Records shown =>
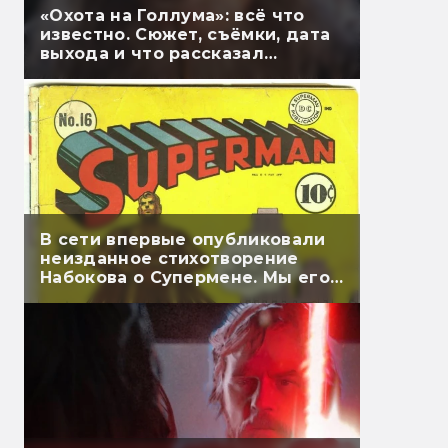
«Охота на Голлума»: всё что
известно. Сюжет, съёмки, дата
выхода и что рассказал
Гэндальф
В сети впервые опубликовали
неизданное стихотворение
Набокова о Супермене. Мы его
перевели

Exercise aim =>
The data is to be restated word for word, with any pictures set aside.

Answer box =>
«Охота на Голлума»: всё что
известно. Сюжет, съёмки, дата
выхода и что рассказал
Гэндальф
В сети впервые опубликовали
неизданное стихотворение
Набокова о Супермене. Мы его
перевели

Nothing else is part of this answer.